During basketball season, Ebony Jones spent 20 to 30 minutes on a bus after school just to get to the gym where she and her teammates from IDEA Public Charter School practiced and played games. On at least one occasion, the Timberwolves arrived at the Capital Sports Complex -- a District Heights facility with 10 courts, a fitness club and the ambiance of a Costco -- only to find that their opponent had disbanded. And on the nights when the Timberwolves did play, they often did so in front of just a smattering of friends and family members.

"It's a long ride," Jones said of the daily trip from the Northeast school. "But that's how it is in charter schools. We've got to fend for our own selves."

Public charter schools were introduced in 1997 as a way to expand educational opportunities in the District. The importance of athletics varies among the city's 16 charter high schools; while a handful of programs -- such as the boys' basketball teams at Friendship Collegiate, KIMA and Cesar Chavez -- have aspirations of playing against top competition and producing high-profile recruits, most operate with a more modest tenor.

Jones's experience at IDEA is, in many ways, representative of most of the girls' basketball teams who participated in the Washington Charter School Athletic Association at the start of the season. The junior chose to attend IDEA for academic reasons, but sports is an important part of her high school experience.

"Part of my world would be shattered if they took sports away from me," said Jones, who also plays on IDEA's flag football and soccer teams, and played on the baseball team as a freshman. "It gives you something to look forward to at the end of the day."

But there is a hit-or-miss nature to most charter schools' schedules. Teams disband during the season, revised schedules are made and sometimes makeup games do not get communicated to both teams.

Junior Yukia Richardson remembers the time during her freshman season when IDEA's opponent failed to appear.

"My face just dropped," Richardson said. "Now? I'm so used to it."

Coach Sean Williams, who is in his first season, said coaching X's and O's is a much smaller part of his job than he ever envisioned.

"Every time when I tell them to get on a bus," Williams said, "they always ask me, 'Is the other team going to show?' I have to work to keep them involved because it's easy for them to say, 'I quit.' "

They wouldn't be the first. The degree of interest in participation varies among charter schools. According to Don Cole, commissioner of the WCSAA, which he founded in 2002, 11 charter-school girls' basketball teams began the season in the league. When the playoffs opened, there were only six teams still playing.

When the league was first formed, "we never thought in our wildest dreams it would be hard to find gymnasium space," Cole said, "because there are so many gyms in the city not being used or underused."
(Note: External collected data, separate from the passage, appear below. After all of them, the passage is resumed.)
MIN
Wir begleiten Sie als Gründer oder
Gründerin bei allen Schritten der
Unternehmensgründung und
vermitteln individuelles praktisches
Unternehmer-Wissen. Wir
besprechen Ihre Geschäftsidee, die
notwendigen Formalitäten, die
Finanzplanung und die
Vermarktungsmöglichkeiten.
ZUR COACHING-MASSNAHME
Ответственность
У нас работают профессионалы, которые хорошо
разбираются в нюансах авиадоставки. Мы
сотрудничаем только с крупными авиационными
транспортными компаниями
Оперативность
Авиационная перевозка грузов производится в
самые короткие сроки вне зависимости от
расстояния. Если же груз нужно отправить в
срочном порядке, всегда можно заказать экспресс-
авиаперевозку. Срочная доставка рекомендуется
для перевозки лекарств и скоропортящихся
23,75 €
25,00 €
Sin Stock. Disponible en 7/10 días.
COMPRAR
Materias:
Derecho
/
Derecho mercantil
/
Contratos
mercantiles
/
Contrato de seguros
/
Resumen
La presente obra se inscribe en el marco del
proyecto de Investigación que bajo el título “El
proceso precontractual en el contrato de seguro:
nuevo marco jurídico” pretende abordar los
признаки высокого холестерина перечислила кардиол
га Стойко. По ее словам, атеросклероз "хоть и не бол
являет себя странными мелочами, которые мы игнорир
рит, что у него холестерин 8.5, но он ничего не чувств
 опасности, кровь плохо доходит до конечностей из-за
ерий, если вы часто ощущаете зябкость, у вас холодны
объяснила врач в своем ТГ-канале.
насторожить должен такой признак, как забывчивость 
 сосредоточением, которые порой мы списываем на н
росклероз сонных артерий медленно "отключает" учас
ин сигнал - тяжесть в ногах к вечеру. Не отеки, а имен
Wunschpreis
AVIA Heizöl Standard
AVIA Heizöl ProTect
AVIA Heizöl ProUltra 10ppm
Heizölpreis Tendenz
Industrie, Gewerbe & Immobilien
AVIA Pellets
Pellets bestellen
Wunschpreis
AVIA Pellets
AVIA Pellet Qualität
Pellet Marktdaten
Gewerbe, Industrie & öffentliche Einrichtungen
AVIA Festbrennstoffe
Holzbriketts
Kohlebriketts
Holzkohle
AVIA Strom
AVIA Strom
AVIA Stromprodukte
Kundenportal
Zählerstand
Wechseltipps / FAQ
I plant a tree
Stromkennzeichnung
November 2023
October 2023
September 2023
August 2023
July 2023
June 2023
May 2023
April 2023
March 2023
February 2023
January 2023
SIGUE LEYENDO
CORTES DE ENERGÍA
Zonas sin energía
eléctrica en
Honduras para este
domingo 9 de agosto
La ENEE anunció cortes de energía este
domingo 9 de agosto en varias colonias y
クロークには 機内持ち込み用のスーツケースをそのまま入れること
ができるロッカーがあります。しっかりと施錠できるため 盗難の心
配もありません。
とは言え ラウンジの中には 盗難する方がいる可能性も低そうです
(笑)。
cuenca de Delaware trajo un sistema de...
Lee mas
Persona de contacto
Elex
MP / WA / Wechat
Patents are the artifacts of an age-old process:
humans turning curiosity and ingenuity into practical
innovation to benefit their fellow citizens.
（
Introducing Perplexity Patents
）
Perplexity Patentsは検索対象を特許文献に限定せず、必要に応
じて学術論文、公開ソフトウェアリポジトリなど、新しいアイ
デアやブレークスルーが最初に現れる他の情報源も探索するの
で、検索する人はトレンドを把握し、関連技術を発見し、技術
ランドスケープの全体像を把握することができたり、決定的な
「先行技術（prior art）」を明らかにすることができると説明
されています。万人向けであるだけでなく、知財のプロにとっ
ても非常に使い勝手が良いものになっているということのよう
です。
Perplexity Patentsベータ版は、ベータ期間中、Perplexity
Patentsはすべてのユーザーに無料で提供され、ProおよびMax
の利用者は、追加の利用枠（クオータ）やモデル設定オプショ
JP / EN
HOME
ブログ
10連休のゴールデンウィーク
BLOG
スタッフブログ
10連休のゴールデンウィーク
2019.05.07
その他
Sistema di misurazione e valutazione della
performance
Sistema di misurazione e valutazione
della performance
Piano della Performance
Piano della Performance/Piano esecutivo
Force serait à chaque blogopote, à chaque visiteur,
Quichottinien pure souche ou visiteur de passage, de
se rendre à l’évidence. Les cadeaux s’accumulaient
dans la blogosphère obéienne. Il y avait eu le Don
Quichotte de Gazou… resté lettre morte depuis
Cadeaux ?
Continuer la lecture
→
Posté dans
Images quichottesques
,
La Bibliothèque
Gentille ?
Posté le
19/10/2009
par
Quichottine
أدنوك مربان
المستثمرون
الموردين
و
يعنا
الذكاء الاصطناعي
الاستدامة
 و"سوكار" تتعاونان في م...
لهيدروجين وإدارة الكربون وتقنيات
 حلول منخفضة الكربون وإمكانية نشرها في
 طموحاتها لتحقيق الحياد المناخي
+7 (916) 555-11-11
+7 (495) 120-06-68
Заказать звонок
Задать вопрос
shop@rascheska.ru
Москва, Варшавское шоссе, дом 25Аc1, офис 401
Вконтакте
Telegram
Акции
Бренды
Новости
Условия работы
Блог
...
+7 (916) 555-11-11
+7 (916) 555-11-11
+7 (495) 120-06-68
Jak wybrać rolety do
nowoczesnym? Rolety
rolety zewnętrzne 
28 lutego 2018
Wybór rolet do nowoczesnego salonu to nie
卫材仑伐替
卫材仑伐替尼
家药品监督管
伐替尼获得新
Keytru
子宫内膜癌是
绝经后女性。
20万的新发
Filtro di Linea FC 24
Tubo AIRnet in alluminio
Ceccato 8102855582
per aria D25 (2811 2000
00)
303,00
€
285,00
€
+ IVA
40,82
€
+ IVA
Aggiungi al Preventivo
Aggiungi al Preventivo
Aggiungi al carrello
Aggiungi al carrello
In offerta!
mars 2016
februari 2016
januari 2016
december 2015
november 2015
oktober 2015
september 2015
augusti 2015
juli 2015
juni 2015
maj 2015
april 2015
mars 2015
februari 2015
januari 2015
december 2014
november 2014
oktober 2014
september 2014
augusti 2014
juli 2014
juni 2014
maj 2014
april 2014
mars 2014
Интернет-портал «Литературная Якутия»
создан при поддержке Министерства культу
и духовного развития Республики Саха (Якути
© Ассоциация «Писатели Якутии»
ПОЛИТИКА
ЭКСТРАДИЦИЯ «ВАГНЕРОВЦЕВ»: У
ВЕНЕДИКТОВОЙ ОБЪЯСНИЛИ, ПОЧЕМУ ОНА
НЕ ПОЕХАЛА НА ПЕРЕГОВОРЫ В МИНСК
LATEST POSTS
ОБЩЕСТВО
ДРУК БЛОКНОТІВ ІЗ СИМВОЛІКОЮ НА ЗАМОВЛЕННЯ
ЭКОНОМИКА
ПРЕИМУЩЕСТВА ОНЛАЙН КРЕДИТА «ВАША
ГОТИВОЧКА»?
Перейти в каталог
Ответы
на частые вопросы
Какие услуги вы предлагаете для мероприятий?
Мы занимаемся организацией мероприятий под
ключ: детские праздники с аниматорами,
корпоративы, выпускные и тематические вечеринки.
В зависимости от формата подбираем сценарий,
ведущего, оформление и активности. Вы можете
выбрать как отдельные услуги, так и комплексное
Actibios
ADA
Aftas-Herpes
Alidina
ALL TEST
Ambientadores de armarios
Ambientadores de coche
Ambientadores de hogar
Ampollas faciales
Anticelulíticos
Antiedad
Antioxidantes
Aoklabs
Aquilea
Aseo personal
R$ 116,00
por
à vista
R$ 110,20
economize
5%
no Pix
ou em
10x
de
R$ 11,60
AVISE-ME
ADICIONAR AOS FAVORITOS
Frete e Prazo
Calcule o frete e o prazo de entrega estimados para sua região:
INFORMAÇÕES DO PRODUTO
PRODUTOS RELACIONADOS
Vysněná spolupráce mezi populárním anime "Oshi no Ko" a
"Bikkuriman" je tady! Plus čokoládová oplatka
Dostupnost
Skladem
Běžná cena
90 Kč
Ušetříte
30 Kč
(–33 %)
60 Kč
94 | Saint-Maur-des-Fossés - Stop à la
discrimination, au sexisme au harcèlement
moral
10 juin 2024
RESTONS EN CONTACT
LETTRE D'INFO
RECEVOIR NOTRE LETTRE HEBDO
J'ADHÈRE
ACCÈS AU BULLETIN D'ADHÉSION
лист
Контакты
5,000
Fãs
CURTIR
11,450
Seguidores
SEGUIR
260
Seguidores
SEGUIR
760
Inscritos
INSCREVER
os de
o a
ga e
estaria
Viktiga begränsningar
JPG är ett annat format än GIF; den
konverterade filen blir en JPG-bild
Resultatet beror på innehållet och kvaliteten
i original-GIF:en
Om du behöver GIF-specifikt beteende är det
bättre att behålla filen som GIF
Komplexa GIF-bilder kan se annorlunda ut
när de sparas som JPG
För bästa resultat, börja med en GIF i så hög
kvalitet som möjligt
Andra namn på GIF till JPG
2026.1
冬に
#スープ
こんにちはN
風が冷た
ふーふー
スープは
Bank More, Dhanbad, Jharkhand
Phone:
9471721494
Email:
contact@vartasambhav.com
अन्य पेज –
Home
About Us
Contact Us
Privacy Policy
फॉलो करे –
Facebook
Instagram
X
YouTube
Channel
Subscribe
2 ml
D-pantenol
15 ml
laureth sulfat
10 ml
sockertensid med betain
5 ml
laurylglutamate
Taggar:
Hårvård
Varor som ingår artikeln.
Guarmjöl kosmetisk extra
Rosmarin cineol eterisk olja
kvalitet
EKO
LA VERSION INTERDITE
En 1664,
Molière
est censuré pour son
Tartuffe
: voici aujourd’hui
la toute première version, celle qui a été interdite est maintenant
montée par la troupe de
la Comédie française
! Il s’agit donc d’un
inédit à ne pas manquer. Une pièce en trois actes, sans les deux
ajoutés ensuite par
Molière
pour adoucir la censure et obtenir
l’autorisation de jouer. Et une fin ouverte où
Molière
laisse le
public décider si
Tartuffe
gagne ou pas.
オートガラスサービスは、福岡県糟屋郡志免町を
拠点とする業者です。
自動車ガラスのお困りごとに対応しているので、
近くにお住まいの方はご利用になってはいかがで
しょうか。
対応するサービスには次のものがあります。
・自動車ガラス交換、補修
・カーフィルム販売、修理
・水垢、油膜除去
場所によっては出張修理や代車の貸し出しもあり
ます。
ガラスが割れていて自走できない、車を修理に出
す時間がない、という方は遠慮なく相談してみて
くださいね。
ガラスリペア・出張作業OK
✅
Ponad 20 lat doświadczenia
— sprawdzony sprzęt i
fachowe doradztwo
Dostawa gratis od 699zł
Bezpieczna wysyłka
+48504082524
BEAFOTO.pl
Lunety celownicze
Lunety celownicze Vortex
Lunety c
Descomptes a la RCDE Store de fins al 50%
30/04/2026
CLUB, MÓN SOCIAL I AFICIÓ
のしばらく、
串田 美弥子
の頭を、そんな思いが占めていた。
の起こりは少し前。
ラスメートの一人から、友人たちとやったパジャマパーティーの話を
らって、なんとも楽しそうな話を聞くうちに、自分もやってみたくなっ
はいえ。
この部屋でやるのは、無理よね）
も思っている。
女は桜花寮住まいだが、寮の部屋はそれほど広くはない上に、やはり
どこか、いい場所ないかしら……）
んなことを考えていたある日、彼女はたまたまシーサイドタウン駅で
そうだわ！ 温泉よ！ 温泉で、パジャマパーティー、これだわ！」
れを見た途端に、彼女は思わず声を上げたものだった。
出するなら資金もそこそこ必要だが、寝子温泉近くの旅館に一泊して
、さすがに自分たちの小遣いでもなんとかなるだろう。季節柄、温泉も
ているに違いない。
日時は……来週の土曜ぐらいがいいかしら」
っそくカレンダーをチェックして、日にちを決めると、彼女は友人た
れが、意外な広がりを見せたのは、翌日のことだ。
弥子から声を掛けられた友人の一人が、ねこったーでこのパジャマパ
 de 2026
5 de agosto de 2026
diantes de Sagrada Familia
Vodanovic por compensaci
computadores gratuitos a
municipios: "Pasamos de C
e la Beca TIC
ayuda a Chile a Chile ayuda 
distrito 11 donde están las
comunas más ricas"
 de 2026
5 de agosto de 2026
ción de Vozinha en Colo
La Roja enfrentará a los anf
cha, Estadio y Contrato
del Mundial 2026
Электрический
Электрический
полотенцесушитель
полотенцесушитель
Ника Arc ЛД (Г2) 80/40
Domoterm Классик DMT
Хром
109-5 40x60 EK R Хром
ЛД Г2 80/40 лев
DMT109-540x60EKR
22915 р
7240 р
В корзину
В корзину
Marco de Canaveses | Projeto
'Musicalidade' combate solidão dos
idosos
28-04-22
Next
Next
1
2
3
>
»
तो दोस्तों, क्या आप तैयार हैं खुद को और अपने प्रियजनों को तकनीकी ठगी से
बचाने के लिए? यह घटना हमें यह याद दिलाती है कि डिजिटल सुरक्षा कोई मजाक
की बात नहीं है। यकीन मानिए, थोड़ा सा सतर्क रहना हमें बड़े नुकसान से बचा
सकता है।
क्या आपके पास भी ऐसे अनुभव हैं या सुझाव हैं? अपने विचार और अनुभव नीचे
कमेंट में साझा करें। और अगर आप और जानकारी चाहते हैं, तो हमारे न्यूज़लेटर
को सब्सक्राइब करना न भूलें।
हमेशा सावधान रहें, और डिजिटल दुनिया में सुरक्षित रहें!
But Cole said Capital Sports Complex -- known in basketball circles as the "Run and Shoot" -- is his best option. For court use, the WCSAA pays $70 per hour, which comes from each school's seasonal membership fee for the league. The complex bears little resemblance to a school environment. Games are held on one of two courts along the right side of the building. There's no public address. No pregame national anthem. Most schools don't have cheerleaders. The walls lack banners commemorating a school's past championships.

"Even if we do win a championship, where are we going to hang our banner?" said Jones, whose team lost in its WCSAA semifinal. "Excuse me, Capital Sports Complex, you've been so nice to let us play here. Can we hang a banner here? Come on, really?"

IDEA doesn't count on backing from its classmates. Capital Sports Complex isn't close to a Metro station.

"When I say I have a game here," junior Nia Gilchrist said, my friends "say, 'Where is that?' It's kind of hard for them to get here. My mom and dad usually come, but that's mainly it. None of my friends come out."

Jones isn't as lucky. Her mother, Thomasine Jones, doesn't have a car. She came to games in the past when she was able to get a ride from a friend, but wasn't able to get to any this season.

"It makes me upset sometimes that I can't see [Ebony] play," she said. "I don't know why there isn't a place in D.C. that they can play."

Ebony wanted to see what she was missing out on, so last October, she and a friend went to Coolidge's homecoming football game. Five months later, Jones still talked about it in stunned disbelief.

"I've never seen nothing like it," she said. "It's like a college game. You got parents, you got little kids with their faces painted, school shirts everywhere. I'm like, we don't even have school items to sell at our school. It seemed like for every player, they brought five family members who brought five friends who also brought friends.

"The support gives you a sense of encouragement. I've got one friend who drives and she comes to my games. That's it."